TLDR: Researchers demo an infrared “negative light” method that hides data by blending into background heat, claiming invisible communication. Commenters split between calling it slick spy tech and dismissing it as old-school steganography and “security by obscurity,” with skeptics noting it’s only hidden until the right gear becomes common.
Aussie researchers say they’ve built invisible texting for machines: a mid‑infrared “negative light” trick that makes a signal look like plain background heat. Translation: it hides in thermal noise so it looks like nothing’s being sent at all. In lab tests, it moved data around 100 KB/s, with dreams of gigabyte speeds later. The paper is here if you want receipts: Nature: Light Sci & Apps. Think a flashlight that somehow makes darkness — that’s the vibe.
And the comments? A full-on brawl between “this is steganography 101” and “shut up, it’s cool”. One camp rolls its eyes at the hype: charcircuit calls it “security by obscurity,” while scottyah drags the article for not even naming steganography (hiding messages in plain sight). TheOtherHobbes lands the meme of the day: it’s just “an IR diode that gets cold as well as hot.” Then dustfinger crashes the spy party with a reality check: if the “right equipment” can read it, eavesdroppers can get that gear too. Still, the gadget‑heads swoon over the cloak-and-dagger energy, imagining defense uses and finance backchannels where even the act of talking is invisible. Verdict: groundbreaking covertness or old trick with a new coat? The thread can’t decide — but it’s having a blast arguing about it.
Key Points
- •UNSW Sydney and Monash researchers demonstrated covert data transmission using mid‑infrared negative luminescence.

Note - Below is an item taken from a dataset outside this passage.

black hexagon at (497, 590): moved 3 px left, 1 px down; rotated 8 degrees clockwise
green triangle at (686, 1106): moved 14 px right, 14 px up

- •Signals blend into ambient thermal radiation, making the act of communication appear invisible to external observers.
- •A thermoradiative diode rapidly switches emission above and below background, encoding data without an optical signature.
- •Lab tests achieved about 100 kilobytes per second, with potential for gigabyte‑level speeds as emitters improve.
- •Findings are published in Nature Publishing Group’s Light: Science & Applications; the method can also use traditional encryption.